Monday, March 22, 2021

The Adventure of The Peculiar Protocols by Nicholas Meyer


Nicholas Meyer's latest Sherlock Holmes novel feels less like a Detective novel and more like spy/political thriller, but I am impressed by his ability to still craft a full-length Holmes novel at more-or-less the same length as the novels by the characters' creator, Sir Arthur Conan Doyle. Very few authors penning these "pastiche" adventures are able to accomplish this feat; the results are often a 320-page "brick" or longer, depending on the format size of the font.

He's also light on gimmicks. There's a lot of footnotes & self-aware framing sequence business in which Meyer inserts himself as a character, cobbling together a manuscript based upon pages of notes chronicling an unknown adventure within a battered notebook purportedly belonging by Dr. Watson, though all of Meyer's Holmes pastiches follow the same rules: each book is based on some newly-discovered material, which Meyer sets about to make presentable.
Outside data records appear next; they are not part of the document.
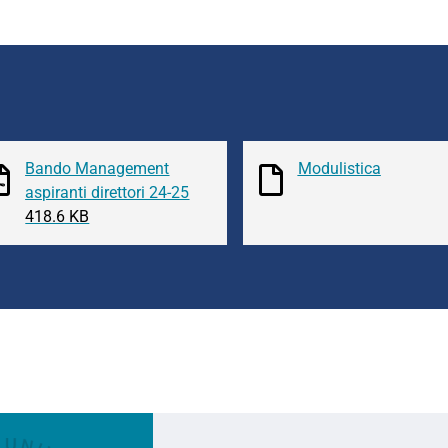
Bando Management
Modulistica
aspiranti direttori 24-25
418.6 KB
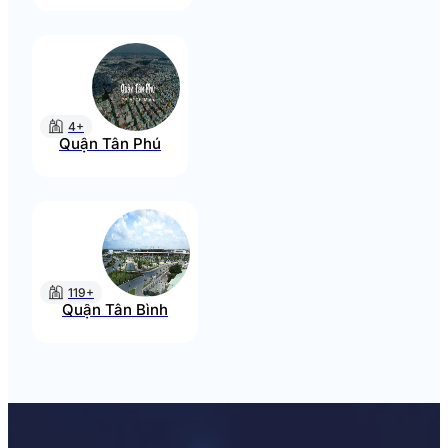
4+
Quận Tân Phú
119+
Quận Tân Bình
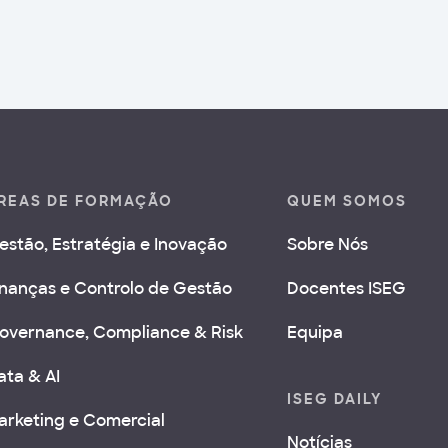
REAS DE FORMAÇÃO
QUEM SOMOS
estão, Estratégia e Inovação
Sobre Nós
inanças e Controlo de Gestão
Docentes ISEG
overnance, Compliance & Risk
Equipa
ata & AI
ISEG DAILY
arketing e Comercial
Notícias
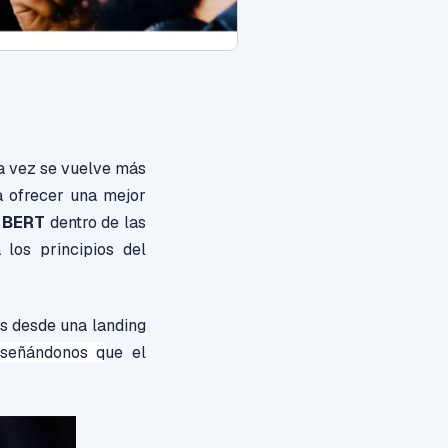
a vez se vuelve más
a ofrecer una mejor
e BERT
dentro
de las
 los principios del
s desde una landing
nseñándonos
q
ue el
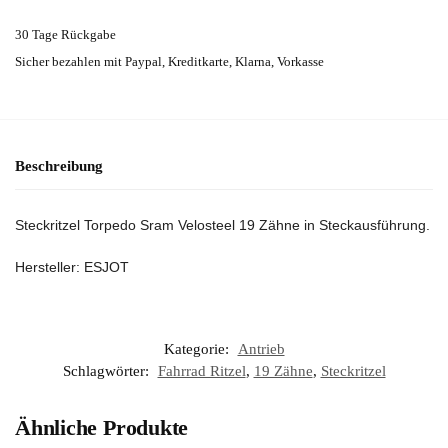
30 Tage Rückgabe
Sicher bezahlen mit Paypal, Kreditkarte, Klarna, Vorkasse
Beschreibung
Steckritzel Torpedo Sram Velosteel 19 Zähne in Steckausführung.
Hersteller: ESJOT
Kategorie:
Antrieb
Schlagwörter:
Fahrrad Ritzel
,
19 Zähne
,
Steckritzel
Ähnliche Produkte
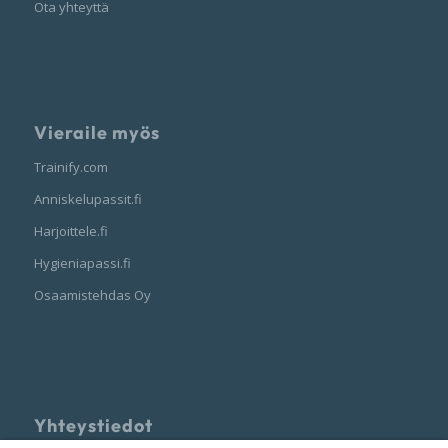
Ota yhteyttä
Vieraile myös
Trainify.com
Anniskelupassit.fi
Harjoittele.fi
Hygieniapassi.fi
Osaamistehdas Oy
Yhteystiedot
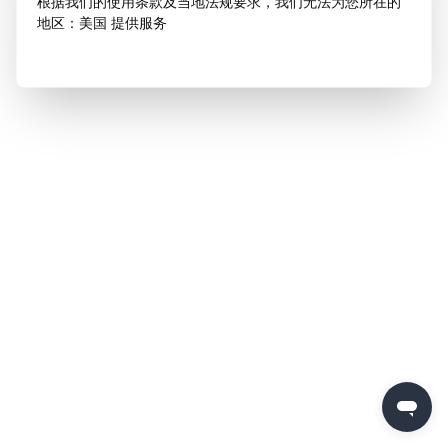
根据我们的使用条款及当地法规要求，我们无法为您所在的
地区：美国 提供服务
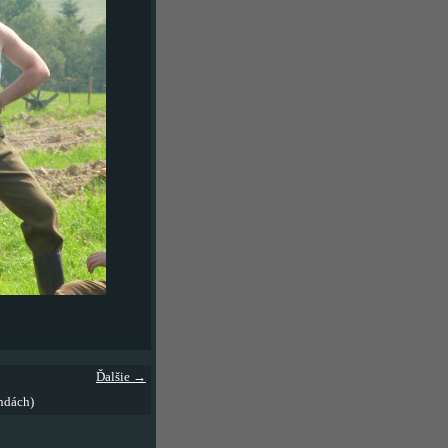
Ďalšie →
ndách)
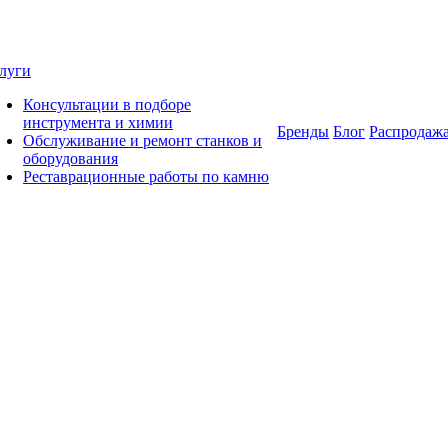
луги
Консультации в подборе
инструмента и химии
Бренды
Блог
Распродаж
Обслуживание и ремонт станков и
оборудования
Реставрационные работы по камню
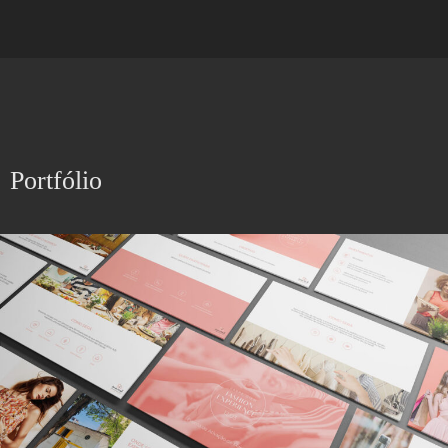
Portfólio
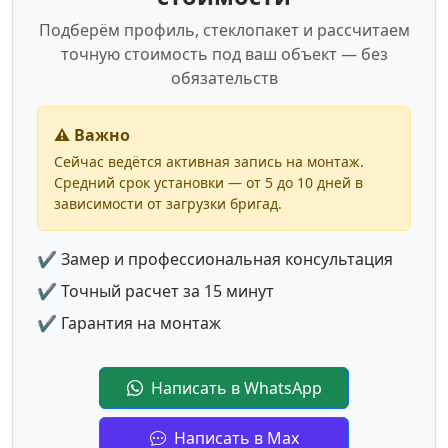
Подберём профиль, стеклопакет и рассчитаем
точную стоимость под ваш объект — без
обязательств
⚠️ Важно
Сейчас ведётся активная запись на монтаж.
Средний срок установки — от 5 до 10 дней в
зависимости от загрузки бригад.
✔ Замер и профессиональная консультация
✔ Точный расчет за 15 минут
✔ Гарантия на монтаж
Написать в WhatsApp
Написать в Max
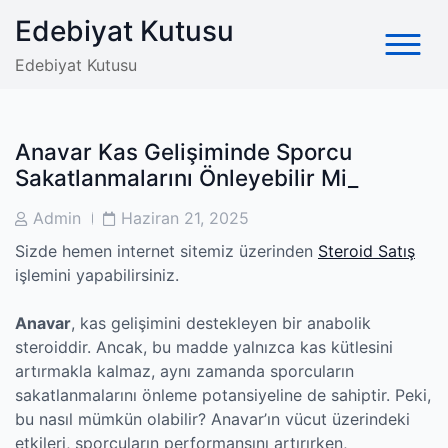
Skip
Edebiyat Kutusu
to
content
Edebiyat Kutusu
Anavar Kas Gelişiminde Sporcu
Sakatlanmalarını Önleyebilir Mi_
Post
Post
Admin
Haziran 21, 2025
Author
Date
Sizde hemen internet sitemiz üzerinden
Steroid Satış
işlemini yapabilirsiniz.
Anavar
, kas gelişimini destekleyen bir anabolik
steroiddir. Ancak, bu madde yalnızca kas kütlesini
artırmakla kalmaz, aynı zamanda sporcuların
sakatlanmalarını önleme potansiyeline de sahiptir. Peki,
bu nasıl mümkün olabilir? Anavar’ın vücut üzerindeki
etkileri, sporcuların performansını artırırken,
Protocols is Meyer's fourth Holmes novel. His first, The Seven Per-Cent Solution, is his most-successful and best-known effort; it was adapted into a successful film starring Nicol Williamson, Robert Duvall and Alan Arkin. It told an alternate history of Sherlock Holmes seeking help from Sigmund Freud to eliminate his drug addiction; his casual use of cocaine (referenced several times in the original stories) had made him drug-addled and corrupted his memories of a past childhood tragedy: his mother was caught having an affair with Holmes' mathematics tutor, Professor Moriarty, and in a jealous rage, Holmes' father killed her, while Moriarty snuck out like a thief in the night...and young Sherlock Holmes - who was only a little boy at the time - saw it all. The appeal came from Meyer's witty efforts to psychoanalyze Sherlock Holmes by teaming him up with the most-famous analyst of all, who needed to be a better detective than Holmes in order to get to the root of the problem.
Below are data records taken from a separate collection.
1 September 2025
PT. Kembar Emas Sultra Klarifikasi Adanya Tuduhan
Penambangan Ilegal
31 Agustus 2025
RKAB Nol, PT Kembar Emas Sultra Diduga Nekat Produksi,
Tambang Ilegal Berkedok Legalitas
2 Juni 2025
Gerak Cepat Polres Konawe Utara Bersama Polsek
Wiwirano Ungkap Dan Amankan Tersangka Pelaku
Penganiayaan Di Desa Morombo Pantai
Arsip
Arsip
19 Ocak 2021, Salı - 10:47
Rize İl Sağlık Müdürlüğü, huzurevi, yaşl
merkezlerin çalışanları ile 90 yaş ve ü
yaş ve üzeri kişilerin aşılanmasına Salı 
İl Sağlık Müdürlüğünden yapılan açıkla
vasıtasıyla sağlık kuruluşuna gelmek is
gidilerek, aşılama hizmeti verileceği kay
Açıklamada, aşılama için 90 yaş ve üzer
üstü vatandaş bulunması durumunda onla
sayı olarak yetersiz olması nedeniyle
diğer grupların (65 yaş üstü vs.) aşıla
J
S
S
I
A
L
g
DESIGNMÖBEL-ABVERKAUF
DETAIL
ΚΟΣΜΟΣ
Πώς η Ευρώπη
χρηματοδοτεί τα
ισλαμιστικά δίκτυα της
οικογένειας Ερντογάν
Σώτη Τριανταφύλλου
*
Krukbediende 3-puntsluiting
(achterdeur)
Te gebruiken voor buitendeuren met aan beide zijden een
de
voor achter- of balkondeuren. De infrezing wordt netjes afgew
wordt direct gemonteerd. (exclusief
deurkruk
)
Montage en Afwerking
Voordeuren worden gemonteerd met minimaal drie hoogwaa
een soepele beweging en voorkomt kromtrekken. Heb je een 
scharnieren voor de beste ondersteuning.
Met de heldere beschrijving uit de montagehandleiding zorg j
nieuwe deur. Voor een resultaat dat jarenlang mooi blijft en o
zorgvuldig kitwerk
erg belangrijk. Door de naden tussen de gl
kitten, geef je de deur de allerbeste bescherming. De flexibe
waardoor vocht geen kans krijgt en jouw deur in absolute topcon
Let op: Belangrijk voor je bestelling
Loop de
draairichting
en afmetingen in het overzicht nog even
My personal favorite of Meyer's Holmes novels is The Canary Trainer, which Holmes narrates himself (something Doyle attempted in two of his short stories: "The Blanched Soldier" and "The Lion's Mane") and attempts to retell The Phantom of The Opera with Irene Adler as the diva-damsal and Holmes as the hero. There's no puzzle here, either, but it's a lot of fun. 

"Protocols" has fun moments, but it is weighed down by the fact that this is basically about Holmes' encounter with real-life evil and realizing that his best efforts won't lead to a happy ending. We're warned early on that this is a story of failure, so we're reading this book for the air of maturity that we wouldn't get from tacky Sherlock Holmes stories where he's fighting Dracula or Martians..and I think that's what inspired Meyer to write it.
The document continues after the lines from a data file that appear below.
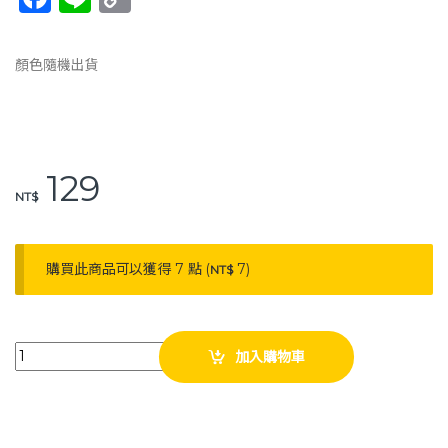
a
n
o
c
e
p
顏色隨機出貨
e
y
b
Li
o
n
129
o
k
NT$
k
購買此商品可以獲得 7 點 (
7
)
NT$
富士康 洗頭帽（顏色隨機）防水帽 洗髮帽 quantity
加入購物車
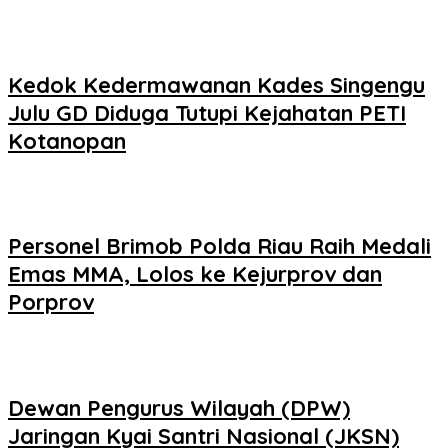
Kedok Kedermawanan Kades Singengu
Julu GD Diduga Tutupi Kejahatan PETI
Kotanopan
Personel Brimob Polda Riau Raih Medali
Emas MMA, Lolos ke Kejurprov dan
Porprov
Dewan Pengurus Wilayah (DPW)
Jaringan Kyai Santri Nasional (JKSN)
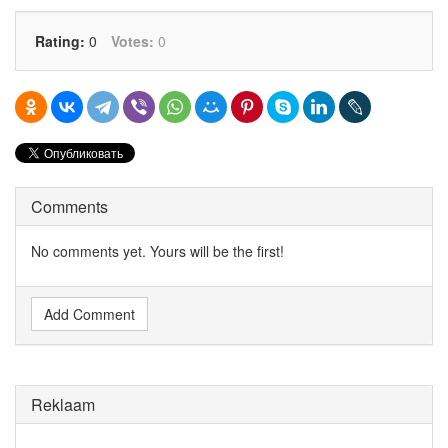
Rating:
0
Votes:
0
Comments
No comments yet. Yours will be the first!
Add Comment
Reklaam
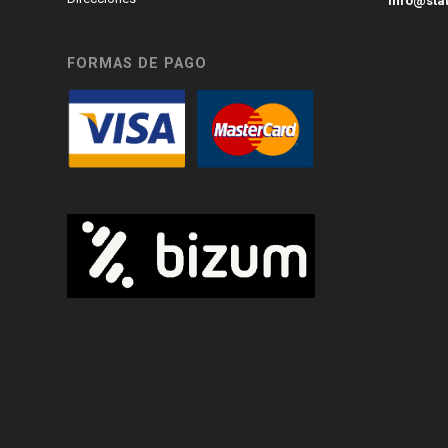
info@sta
FORMAS DE PAGO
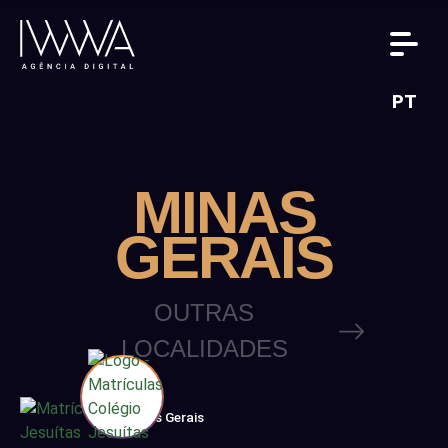
PT
MINAS
GERAIS
OUTRAS
LOCALIDADES
Minas Gerais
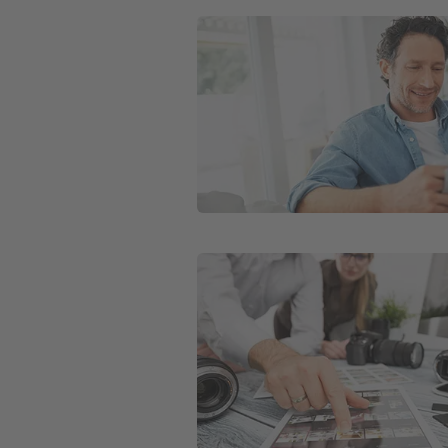
Weiter zu Aktuelle Presseinformati
Weiter zu Vorstand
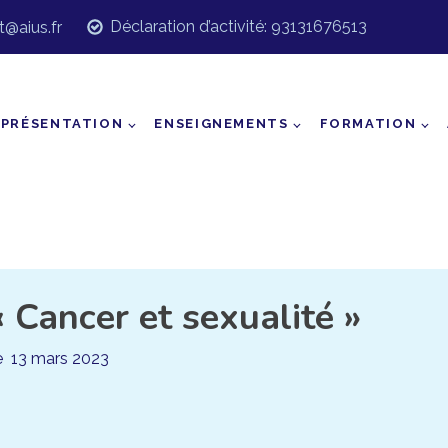
Déclaration d’activité: 93131676513
t@aius.fr
PRÉSENTATION
ENSEIGNEMENTS
FORMATION
Cancer et sexualité »
le
13 mars 2023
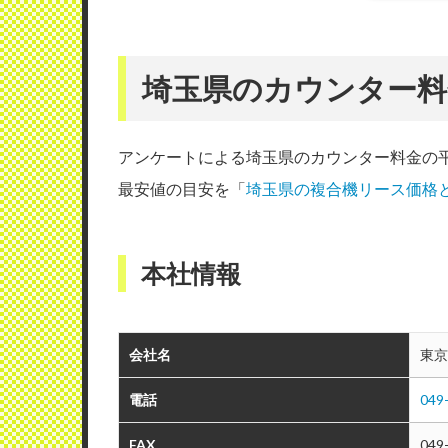
埼玉県のカウンター料
アンケートによる埼玉県のカウンター料金の
最安値の目安を「
埼玉県の複合機リース価格
本社情報
会社名
東京
電話
049
FAX
049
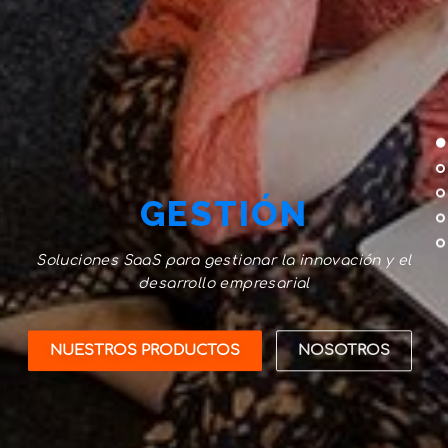
GESTIÓN
Soluciones SaaS para gestionar la innovación y el
desarrollo empresarial
NUESTROS PRODUCTOS
NOSOTROS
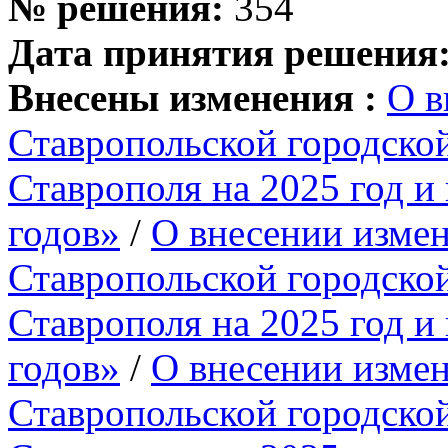
№ решения:
354
Дата принятия решения
Внесены изменения :
О в
Ставропольской городско
Ставрополя на 2025 год и
годов»
/
О внесении изме
Ставропольской городско
Ставрополя на 2025 год и
годов»
/
О внесении изме
Ставропольской городско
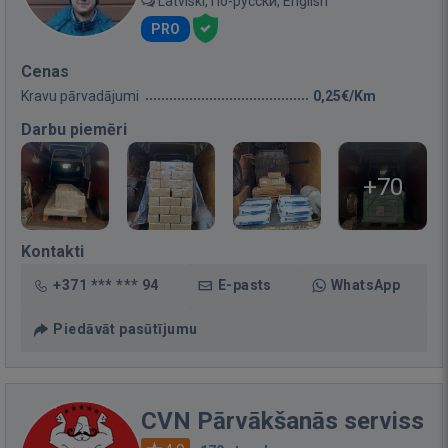
Latviski, По-русски, English
PRO
Cenas
Kravu pārvadājumi
0,25€/Km
Darbu piemēri
+70
Kontakti
+371 *** *** 94
E-pasts
WhatsApp
Piedāvāt pasūtījumu
CVN Pārvākšanās serviss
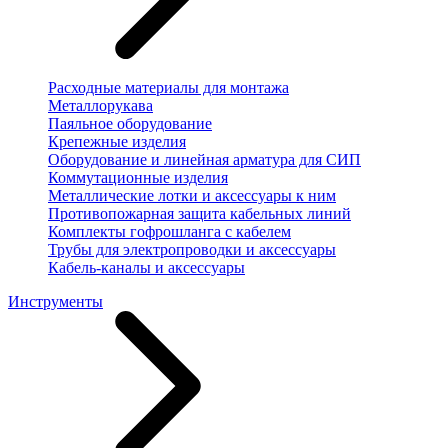
Расходные материалы для монтажа
Металлорукава
Паяльное оборудование
Крепежные изделия
Оборудование и линейная арматура для СИП
Коммутационные изделия
Металлические лотки и аксессуары к ним
Противопожарная защита кабельных линий
Комплекты гофрошланга с кабелем
Трубы для электропроводки и аксессуары
Кабель-каналы и аксессуары
Инструменты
A recurring element of Meyer's Holmes novels is he will feature historical figures in key supporting roles. The one who gets the most to do is civil rights activist Anna Strunsky-Walling, who is reimagined by Meyer as an adventuresome woman in the same mold as "The woman", Irene Adler, but her pictures indicate her to be more of a scholarly-type:


Maybe Meyer fancies her; the picture doesn't quite match his prose; in my mind, as I read all the scenes with her teaming up with Holmes & Watson in Russia, I kept picturing actress Emmy Rossum, with red hair and a twinkle in her eyes:

        Yeah, that's more like it.

 So, all in all, not bad; more a fact-finding mission than a puzzle, more Dan Brown than Arthur Conan Doyle, but entertaining and well done. Meyer's got another book coming out this year - I'll check it out.

   Sherlock Holmes will return in..

1 comment:

  1. I agree with you. I found the book interesting, but somewhat dry-just didn't have that "grab".